This particular vampire was wearing a T-shirt that was green, not black, and it was faded. There were indeterminate stains on the shirt where bleach had been applied to something that didn’t want to come out—I’m assuming blood, although I might be stereotyping. His jeans were blue and showed signs of wear in the usual places, and like a lot of vampires he had shaved his skull completely bald. Unwashed hair gets grody fast, and most vampires have an innate phobia about being submerged in running water—anything even remotely symbolic of baptism or birth makes them extremely uncomfortable. Only the strongest-willed vampires force themselves to clean up regularly, and I could smell that this guy wasn’t one of them. His eyes were close-set and his nose was bony, and they looked out of place on a face as broad as his was, as if his features had been pinched by a giant index finger and thumb.
What was really disturbing about the vampire was that those same eyes were bloodshot, his fangs were bared, and he was radiating hostility. He was so beyond normal, in fact, that he actually triggered the Pax Arcana.

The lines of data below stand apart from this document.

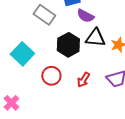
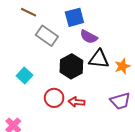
cyan square: (22, 54) -> (24, 75), size x0.7
red arrow: (83, 80) -> (76, 102), moved, turned 63

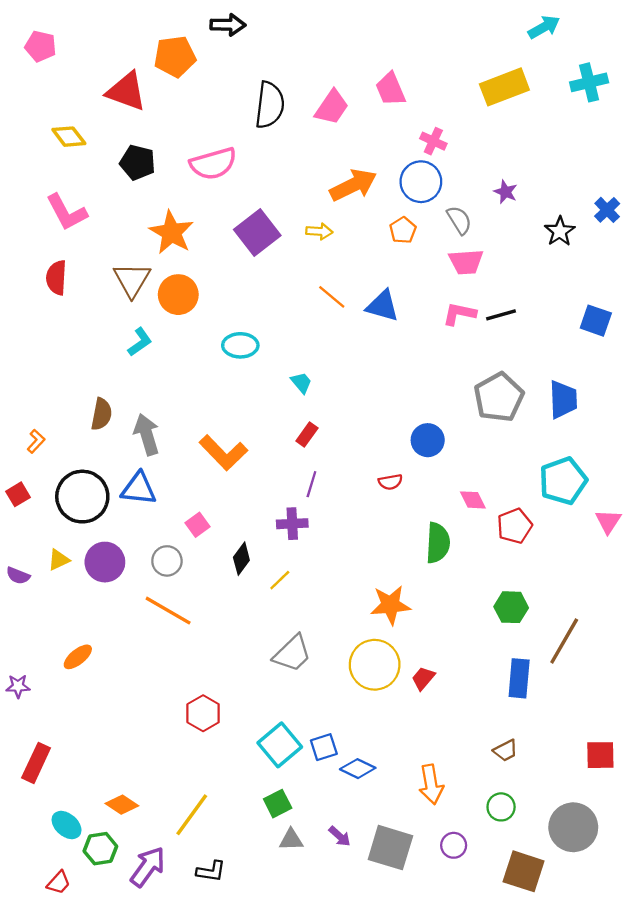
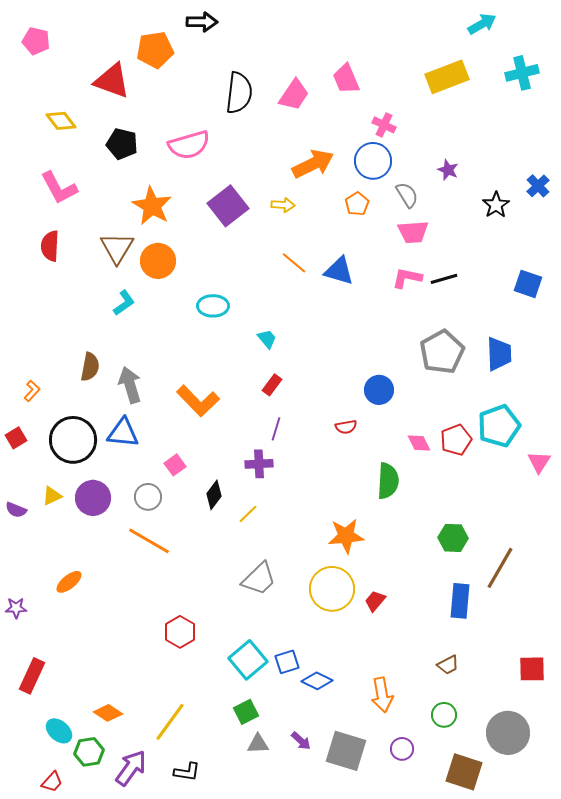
red pentagon: (515, 526) -> (456, 440), moved

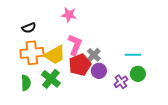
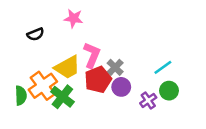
pink star: (69, 15) -> (73, 18), moved
orange cross: (32, 53) -> (43, 86), moved, turned -30
cyan line: (133, 55) -> (163, 67), turned -35
green semicircle: (26, 83) -> (21, 96), moved

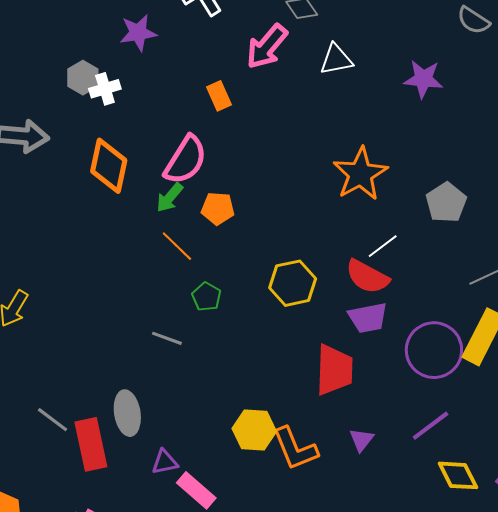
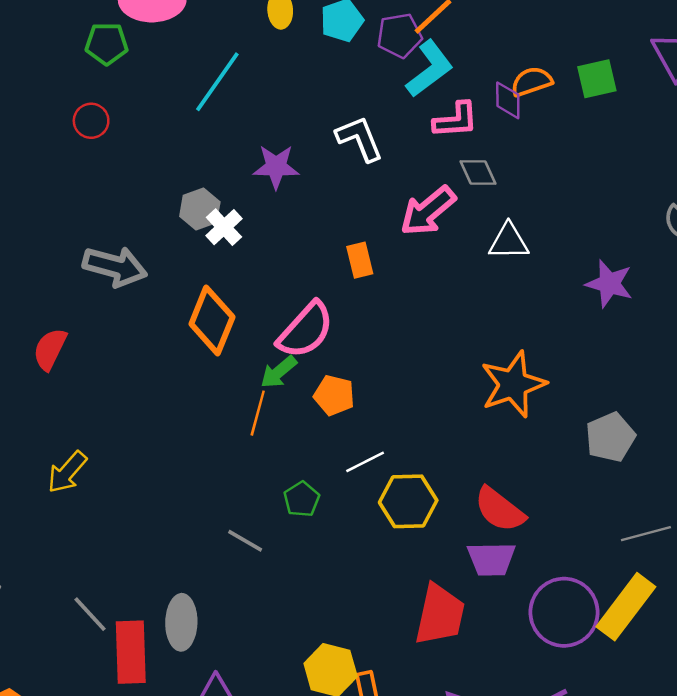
white cross: (105, 89) -> (224, 227), turned -36
orange line: (177, 246) -> (258, 413), moved, turned 51
white line: (383, 246) -> (365, 462), moved

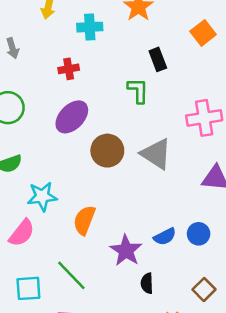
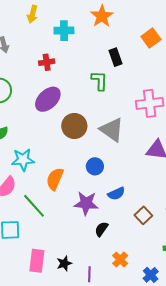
blue circle: (199, 234) -> (95, 166), moved
purple star: (126, 250) -> (86, 203), turned -30
green line: (71, 275) -> (34, 206), moved
black semicircle: (147, 283) -> (101, 229), turned 35
brown square: (204, 289) -> (143, 215), moved

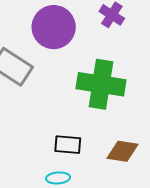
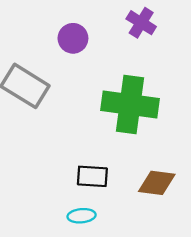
purple circle: (54, 27) -> (73, 38), size x0.6

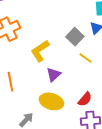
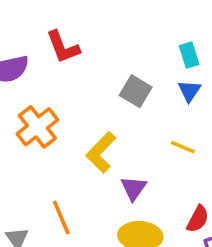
gray square: (75, 37) -> (136, 91), moved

Which was why no one was paying any real attention to him at all, at least not on a surface level. A few people who were texting frowned as the spell surge disrupted their signals, but that was about it. That’s one of the things that sucks about magic: it moves molecules around; and when molecules move, electrons shift; and when electrons shift, the air becomes electromagnetically charged. This is why all of those reality shows about ghost hunters basically amount to a bunch of guys with science degrees getting excited while they talk about energy readings, and you’re just sitting there bored watching a TV screen fill up with fuzz and static before the cameras go off-line.

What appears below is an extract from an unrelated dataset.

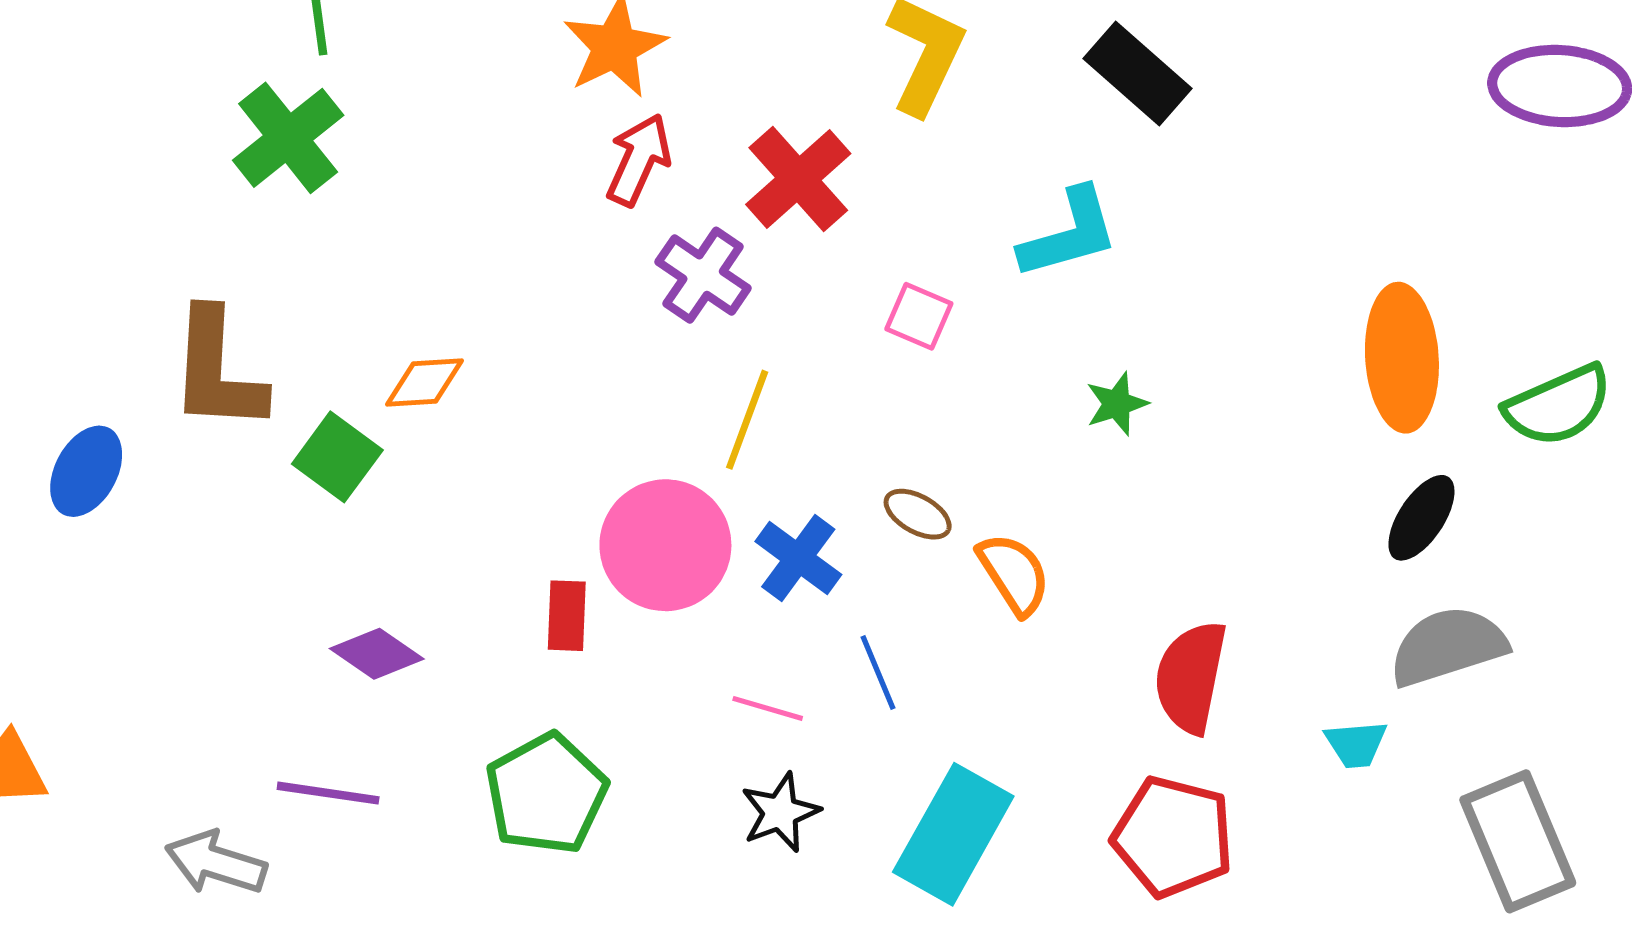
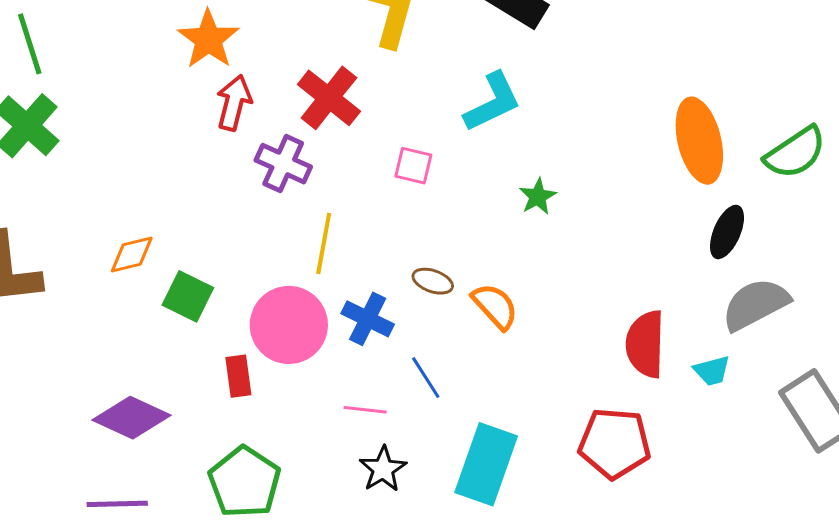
green square: (337, 457) -> (188, 296), moved
purple diamond: (377, 654) -> (131, 418), size x1.4
red semicircle: (1191, 677) -> (645, 344), moved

This is also where all those old expressions like hair-raising and spine-tingling come from. They were coined centuries ago by people who didn’t have the scientific terminology to describe air saturated with a low-level electrical charge.
Anyhow, the reason the vampire’s behavior was self-destructive was that the Pax Arcana may be powerful, but it has limits. All acts of magic require energy, and if every supernatural creature on the planet behaved the way this vampire was behaving, the Pax would become overtaxed. Or, I suppose, overPaxed.

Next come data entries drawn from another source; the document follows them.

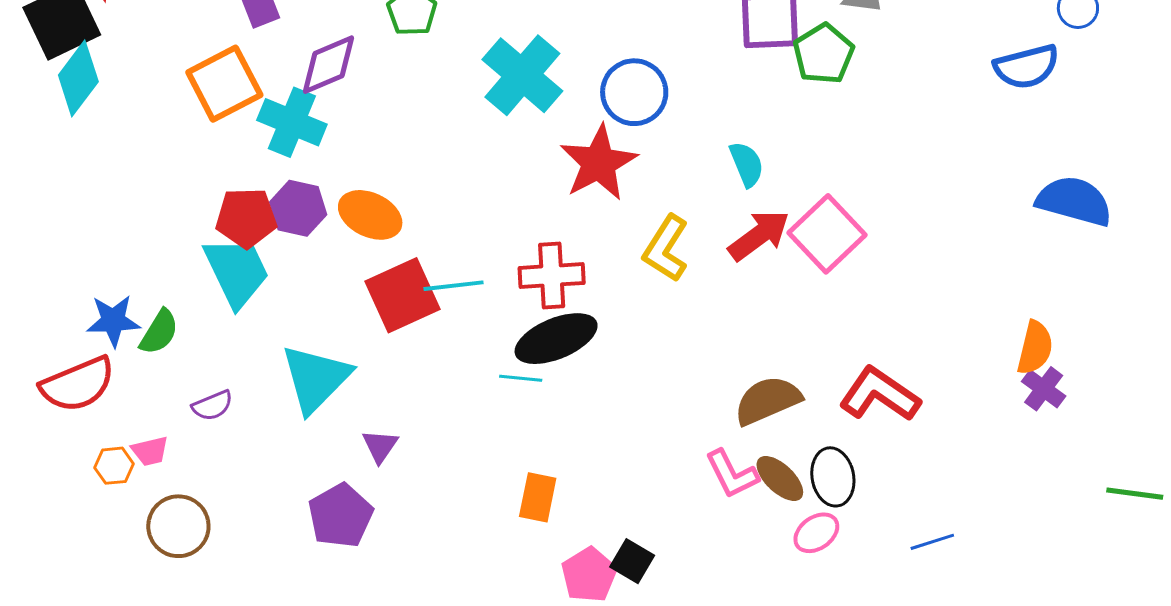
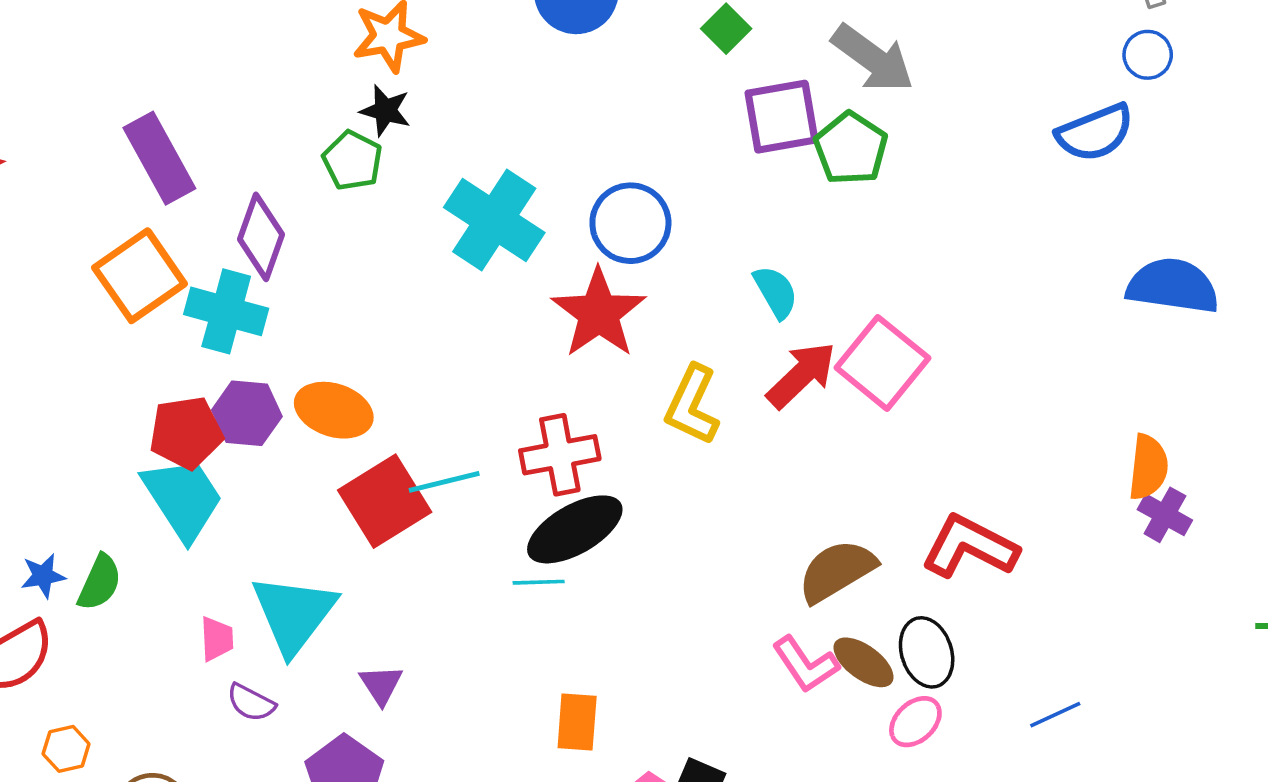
purple diamond: (328, 65) -> (261, 237), turned -40
blue star: (113, 321) -> (43, 576), size x0.7
purple semicircle: (212, 406) -> (251, 703), moved, turned 57
pink trapezoid: (150, 451) -> (217, 639), moved, turned -72

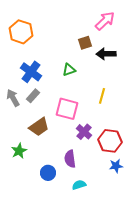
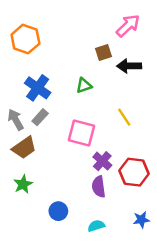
yellow line: (102, 96) -> (124, 117), turned -49
brown trapezoid: (39, 127) -> (24, 148), moved
purple semicircle: (70, 159) -> (99, 187), moved
blue star: (116, 166) -> (141, 220), moved

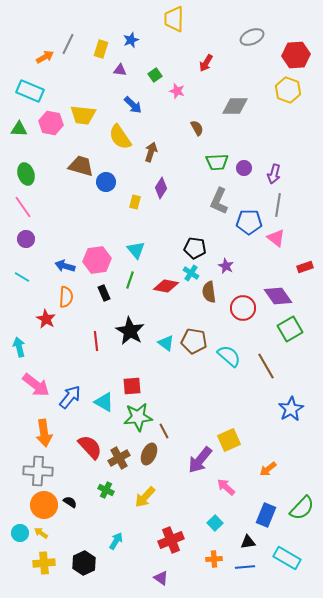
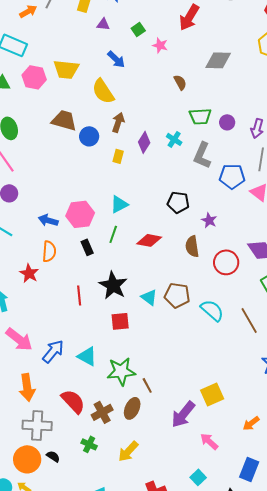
red arrow: (206, 63) -> (189, 17), size x1.5
brown arrow: (151, 152) -> (118, 122), moved
cyan triangle: (136, 250) -> (119, 204), turned 42
cyan cross: (191, 273) -> (174, 139), moved
red square: (132, 386) -> (120, 321), moved
gray cross: (38, 471) -> (37, 425), moved

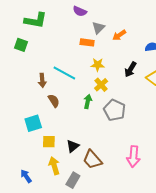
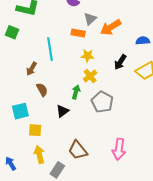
orange arrow: (119, 35) -> (111, 27), size x1.5
cyan line: (64, 73) -> (50, 49), moved, turned 50
brown arrow: (42, 80) -> (31, 69), turned 32
black triangle: (73, 146) -> (63, 111), moved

If the vampire persisted in this kind of reckless behavior, he was eventually going to attract the attention of a knight, or a supernatural being who didn’t want his or her or its way of life disrupted. Some supernatural being like… the blonde.
Which is why I said, “Oh shit.” I had finally figured out what Sig was doing there.
Being a vampire, he heard me curse even though it was under my breath and across a bar. Being a vampire, a species that’s only slightly less territorial than junkyard dogs or evil stepmothers, he took it as a challenge. And, being a vampire, he stopped staring at Sig and looked at me.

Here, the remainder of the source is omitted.